Output all the data exactly as it appears below.
[[ SOURCE MATERIAL open ]]
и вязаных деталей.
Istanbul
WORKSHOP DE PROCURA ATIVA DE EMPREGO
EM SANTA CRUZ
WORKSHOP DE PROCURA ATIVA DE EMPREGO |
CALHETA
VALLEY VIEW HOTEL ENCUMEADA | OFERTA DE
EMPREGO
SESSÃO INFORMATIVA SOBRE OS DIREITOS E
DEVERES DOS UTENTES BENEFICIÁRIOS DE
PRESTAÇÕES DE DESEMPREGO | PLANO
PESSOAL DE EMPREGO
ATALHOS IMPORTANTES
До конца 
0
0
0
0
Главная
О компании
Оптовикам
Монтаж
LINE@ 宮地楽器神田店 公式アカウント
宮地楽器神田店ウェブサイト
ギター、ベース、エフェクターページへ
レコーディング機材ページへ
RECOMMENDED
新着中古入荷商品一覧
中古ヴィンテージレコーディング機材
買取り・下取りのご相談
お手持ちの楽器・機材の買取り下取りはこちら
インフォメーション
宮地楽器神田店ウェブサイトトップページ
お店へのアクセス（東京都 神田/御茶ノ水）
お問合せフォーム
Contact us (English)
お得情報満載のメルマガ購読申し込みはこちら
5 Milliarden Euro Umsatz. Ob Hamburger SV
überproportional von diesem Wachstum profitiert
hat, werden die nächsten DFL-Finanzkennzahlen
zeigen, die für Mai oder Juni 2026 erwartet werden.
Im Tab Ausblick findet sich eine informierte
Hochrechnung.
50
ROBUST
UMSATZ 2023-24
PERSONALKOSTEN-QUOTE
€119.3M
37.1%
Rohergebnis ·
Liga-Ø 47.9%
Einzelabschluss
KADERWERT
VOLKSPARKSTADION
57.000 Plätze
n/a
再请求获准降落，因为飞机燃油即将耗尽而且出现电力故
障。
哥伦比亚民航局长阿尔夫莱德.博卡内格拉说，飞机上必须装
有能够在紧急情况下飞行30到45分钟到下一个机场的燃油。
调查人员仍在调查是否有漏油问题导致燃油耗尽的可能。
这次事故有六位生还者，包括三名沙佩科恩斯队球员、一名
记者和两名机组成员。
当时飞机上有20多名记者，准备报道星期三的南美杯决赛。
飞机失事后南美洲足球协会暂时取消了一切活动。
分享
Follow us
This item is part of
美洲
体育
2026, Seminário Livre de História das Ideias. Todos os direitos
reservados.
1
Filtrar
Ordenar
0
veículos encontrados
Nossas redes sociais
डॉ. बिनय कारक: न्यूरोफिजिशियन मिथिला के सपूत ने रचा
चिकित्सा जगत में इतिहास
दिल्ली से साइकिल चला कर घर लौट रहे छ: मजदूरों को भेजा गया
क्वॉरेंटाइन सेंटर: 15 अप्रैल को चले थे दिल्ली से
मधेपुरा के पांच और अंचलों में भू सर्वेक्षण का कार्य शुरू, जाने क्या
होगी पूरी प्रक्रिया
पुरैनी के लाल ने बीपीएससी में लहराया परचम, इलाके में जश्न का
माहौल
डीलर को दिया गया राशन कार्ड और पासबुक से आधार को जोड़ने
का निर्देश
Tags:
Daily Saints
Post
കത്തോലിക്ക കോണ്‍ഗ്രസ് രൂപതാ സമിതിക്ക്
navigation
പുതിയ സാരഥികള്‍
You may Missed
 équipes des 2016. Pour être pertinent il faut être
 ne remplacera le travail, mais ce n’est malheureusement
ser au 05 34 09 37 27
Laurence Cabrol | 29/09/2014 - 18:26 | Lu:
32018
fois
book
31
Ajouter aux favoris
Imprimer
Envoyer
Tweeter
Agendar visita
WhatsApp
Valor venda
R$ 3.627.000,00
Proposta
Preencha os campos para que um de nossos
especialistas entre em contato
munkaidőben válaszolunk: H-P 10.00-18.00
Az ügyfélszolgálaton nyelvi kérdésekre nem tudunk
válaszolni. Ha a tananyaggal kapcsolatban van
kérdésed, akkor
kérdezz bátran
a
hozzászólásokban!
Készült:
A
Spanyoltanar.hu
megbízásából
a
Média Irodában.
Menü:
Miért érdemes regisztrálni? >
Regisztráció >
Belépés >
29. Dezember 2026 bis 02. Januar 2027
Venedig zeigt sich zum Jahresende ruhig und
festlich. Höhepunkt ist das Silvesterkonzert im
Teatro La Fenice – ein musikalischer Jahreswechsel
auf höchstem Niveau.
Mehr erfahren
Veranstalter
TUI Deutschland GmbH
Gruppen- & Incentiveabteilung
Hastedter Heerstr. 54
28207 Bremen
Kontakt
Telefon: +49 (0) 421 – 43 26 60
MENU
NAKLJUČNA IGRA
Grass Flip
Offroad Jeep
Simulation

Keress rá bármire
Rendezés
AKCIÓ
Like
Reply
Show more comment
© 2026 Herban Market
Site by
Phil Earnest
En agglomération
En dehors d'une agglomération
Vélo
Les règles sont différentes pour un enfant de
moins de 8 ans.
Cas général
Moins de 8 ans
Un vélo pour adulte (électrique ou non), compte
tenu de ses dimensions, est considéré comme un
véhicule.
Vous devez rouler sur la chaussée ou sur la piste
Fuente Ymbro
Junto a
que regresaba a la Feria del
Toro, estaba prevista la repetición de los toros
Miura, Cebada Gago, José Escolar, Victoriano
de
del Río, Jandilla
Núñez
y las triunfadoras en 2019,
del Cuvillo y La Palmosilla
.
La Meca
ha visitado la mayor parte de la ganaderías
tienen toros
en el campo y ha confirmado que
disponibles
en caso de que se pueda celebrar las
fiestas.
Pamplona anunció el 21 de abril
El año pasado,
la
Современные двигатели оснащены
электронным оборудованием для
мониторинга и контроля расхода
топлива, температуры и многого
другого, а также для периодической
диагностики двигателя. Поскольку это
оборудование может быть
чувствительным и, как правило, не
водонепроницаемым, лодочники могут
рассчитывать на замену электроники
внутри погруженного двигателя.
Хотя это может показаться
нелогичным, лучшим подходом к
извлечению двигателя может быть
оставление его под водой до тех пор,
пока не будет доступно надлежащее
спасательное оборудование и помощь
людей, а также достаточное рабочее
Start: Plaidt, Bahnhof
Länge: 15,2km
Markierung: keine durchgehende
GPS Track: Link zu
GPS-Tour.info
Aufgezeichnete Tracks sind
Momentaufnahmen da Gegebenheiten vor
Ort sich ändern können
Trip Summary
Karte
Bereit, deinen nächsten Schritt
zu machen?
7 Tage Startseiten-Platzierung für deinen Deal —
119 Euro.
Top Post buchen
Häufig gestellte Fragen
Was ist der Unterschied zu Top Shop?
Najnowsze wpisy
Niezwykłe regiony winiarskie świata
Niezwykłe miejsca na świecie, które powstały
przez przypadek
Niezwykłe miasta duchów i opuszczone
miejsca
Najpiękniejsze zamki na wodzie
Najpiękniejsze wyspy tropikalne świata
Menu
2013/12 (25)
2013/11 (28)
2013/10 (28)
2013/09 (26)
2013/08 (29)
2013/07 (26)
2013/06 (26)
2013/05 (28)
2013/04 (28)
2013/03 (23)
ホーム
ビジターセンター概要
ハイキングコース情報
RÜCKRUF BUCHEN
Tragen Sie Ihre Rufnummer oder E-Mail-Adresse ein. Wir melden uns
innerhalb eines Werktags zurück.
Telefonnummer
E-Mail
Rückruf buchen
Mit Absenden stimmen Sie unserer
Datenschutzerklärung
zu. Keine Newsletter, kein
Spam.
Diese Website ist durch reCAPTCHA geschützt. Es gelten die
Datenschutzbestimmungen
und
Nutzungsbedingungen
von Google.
[[ SOURCE MATERIAL closed ]]
• TASK SOLUTION:
и вязаных деталей.
Istanbul
WORKSHOP DE PROCURA ATIVA DE EMPREGO
EM SANTA CRUZ
WORKSHOP DE PROCURA ATIVA DE EMPREGO |
CALHETA
VALLEY VIEW HOTEL ENCUMEADA | OFERTA DE
EMPREGO
SESSÃO INFORMATIVA SOBRE OS DIREITOS E
DEVERES DOS UTENTES BENEFICIÁRIOS DE
PRESTAÇÕES DE DESEMPREGO | PLANO
PESSOAL DE EMPREGO
ATALHOS IMPORTANTES
До конца 
0
0
0
0
Главная
О компании
Оптовикам
Монтаж
LINE@ 宮地楽器神田店 公式アカウント
宮地楽器神田店ウェブサイト
ギター、ベース、エフェクターページへ
レコーディング機材ページへ
RECOMMENDED
新着中古入荷商品一覧
中古ヴィンテージレコーディング機材
買取り・下取りのご相談
お手持ちの楽器・機材の買取り下取りはこちら
インフォメーション
宮地楽器神田店ウェブサイトトップページ
お店へのアクセス（東京都 神田/御茶ノ水）
お問合せフォーム
Contact us (English)
お得情報満載のメルマガ購読申し込みはこちら
5 Milliarden Euro Umsatz. Ob Hamburger SV
überproportional von diesem Wachstum profitiert
hat, werden die nächsten DFL-Finanzkennzahlen
zeigen, die für Mai oder Juni 2026 erwartet werden.
Im Tab Ausblick findet sich eine informierte
Hochrechnung.
50
ROBUST
UMSATZ 2023-24
PERSONALKOSTEN-QUOTE
€119.3M
37.1%
Rohergebnis ·
Liga-Ø 47.9%
Einzelabschluss
KADERWERT
VOLKSPARKSTADION
57.000 Plätze
n/a
再请求获准降落，因为飞机燃油即将耗尽而且出现电力故
障。
哥伦比亚民航局长阿尔夫莱德.博卡内格拉说，飞机上必须装
有能够在紧急情况下飞行30到45分钟到下一个机场的燃油。
调查人员仍在调查是否有漏油问题导致燃油耗尽的可能。
这次事故有六位生还者，包括三名沙佩科恩斯队球员、一名
记者和两名机组成员。
当时飞机上有20多名记者，准备报道星期三的南美杯决赛。
飞机失事后南美洲足球协会暂时取消了一切活动。
分享
Follow us
This item is part of
美洲
体育
2026, Seminário Livre de História das Ideias. Todos os direitos
reservados.
1
Filtrar
Ordenar
0
veículos encontrados
Nossas redes sociais
डॉ. बिनय कारक: न्यूरोफिजिशियन मिथिला के सपूत ने रचा
चिकित्सा जगत में इतिहास
दिल्ली से साइकिल चला कर घर लौट रहे छ: मजदूरों को भेजा गया
क्वॉरेंटाइन सेंटर: 15 अप्रैल को चले थे दिल्ली से
मधेपुरा के पांच और अंचलों में भू सर्वेक्षण का कार्य शुरू, जाने क्या
होगी पूरी प्रक्रिया
पुरैनी के लाल ने बीपीएससी में लहराया परचम, इलाके में जश्न का
माहौल
डीलर को दिया गया राशन कार्ड और पासबुक से आधार को जोड़ने
का निर्देश
Tags:
Daily Saints
Post
കത്തോലിക്ക കോണ്‍ഗ്രസ് രൂപതാ സമിതിക്ക്
navigation
പുതിയ സാരഥികള്‍
You may Missed
 équipes des 2016. Pour être pertinent il faut être
 ne remplacera le travail, mais ce n’est malheureusement
ser au 05 34 09 37 27
Laurence Cabrol | 29/09/2014 - 18:26 | Lu:
32018
fois
book
31
Ajouter aux favoris
Imprimer
Envoyer
Tweeter
Agendar visita
WhatsApp
Valor venda
R$ 3.627.000,00
Proposta
Preencha os campos para que um de nossos
especialistas entre em contato
munkaidőben válaszolunk: H-P 10.00-18.00
Az ügyfélszolgálaton nyelvi kérdésekre nem tudunk
válaszolni. Ha a tananyaggal kapcsolatban van
kérdésed, akkor
kérdezz bátran
a
hozzászólásokban!
Készült:
A
Spanyoltanar.hu
megbízásából
a
Média Irodában.
Menü:
Miért érdemes regisztrálni? >
Regisztráció >
Belépés >
29. Dezember 2026 bis 02. Januar 2027
Venedig zeigt sich zum Jahresende ruhig und
festlich. Höhepunkt ist das Silvesterkonzert im
Teatro La Fenice – ein musikalischer Jahreswechsel
auf höchstem Niveau.
Mehr erfahren
Veranstalter
TUI Deutschland GmbH
Gruppen- & Incentiveabteilung
Hastedter Heerstr. 54
28207 Bremen
Kontakt
Telefon: +49 (0) 421 – 43 26 60
MENU
NAKLJUČNA IGRA
Grass Flip
Offroad Jeep
Simulation

Keress rá bármire
Rendezés
AKCIÓ
Like
Reply
Show more comment
© 2026 Herban Market
Site by
Phil Earnest
En agglomération
En dehors d'une agglomération
Vélo
Les règles sont différentes pour un enfant de
moins de 8 ans.
Cas général
Moins de 8 ans
Un vélo pour adulte (électrique ou non), compte
tenu de ses dimensions, est considéré comme un
véhicule.
Vous devez rouler sur la chaussée ou sur la piste
Fuente Ymbro
Junto a
que regresaba a la Feria del
Toro, estaba prevista la repetición de los toros
Miura, Cebada Gago, José Escolar, Victoriano
de
del Río, Jandilla
Núñez
y las triunfadoras en 2019,
del Cuvillo y La Palmosilla
.
La Meca
ha visitado la mayor parte de la ganaderías
tienen toros
en el campo y ha confirmado que
disponibles
en caso de que se pueda celebrar las
fiestas.
Pamplona anunció el 21 de abril
El año pasado,
la
Современные двигатели оснащены
электронным оборудованием для
мониторинга и контроля расхода
топлива, температуры и многого
другого, а также для периодической
диагностики двигателя. Поскольку это
оборудование может быть
чувствительным и, как правило, не
водонепроницаемым, лодочники могут
рассчитывать на замену электроники
внутри погруженного двигателя.
Хотя это может показаться
нелогичным, лучшим подходом к
извлечению двигателя может быть
оставление его под водой до тех пор,
пока не будет доступно надлежащее
спасательное оборудование и помощь
людей, а также достаточное рабочее
Start: Plaidt, Bahnhof
Länge: 15,2km
Markierung: keine durchgehende
GPS Track: Link zu
GPS-Tour.info
Aufgezeichnete Tracks sind
Momentaufnahmen da Gegebenheiten vor
Ort sich ändern können
Trip Summary
Karte
Bereit, deinen nächsten Schritt
zu machen?
7 Tage Startseiten-Platzierung für deinen Deal —
119 Euro.
Top Post buchen
Häufig gestellte Fragen
Was ist der Unterschied zu Top Shop?
Najnowsze wpisy
Niezwykłe regiony winiarskie świata
Niezwykłe miejsca na świecie, które powstały
przez przypadek
Niezwykłe miasta duchów i opuszczone
miejsca
Najpiękniejsze zamki na wodzie
Najpiękniejsze wyspy tropikalne świata
Menu
2013/12 (25)
2013/11 (28)
2013/10 (28)
2013/09 (26)
2013/08 (29)
2013/07 (26)
2013/06 (26)
2013/05 (28)
2013/04 (28)
2013/03 (23)
ホーム
ビジターセンター概要
ハイキングコース情報
RÜCKRUF BUCHEN
Tragen Sie Ihre Rufnummer oder E-Mail-Adresse ein. Wir melden uns
innerhalb eines Werktags zurück.
Telefonnummer
E-Mail
Rückruf buchen
Mit Absenden stimmen Sie unserer
Datenschutzerklärung
zu. Keine Newsletter, kein
Spam.
Diese Website ist durch reCAPTCHA geschützt. Es gelten die
Datenschutzbestimmungen
und
Nutzungsbedingungen
von Google.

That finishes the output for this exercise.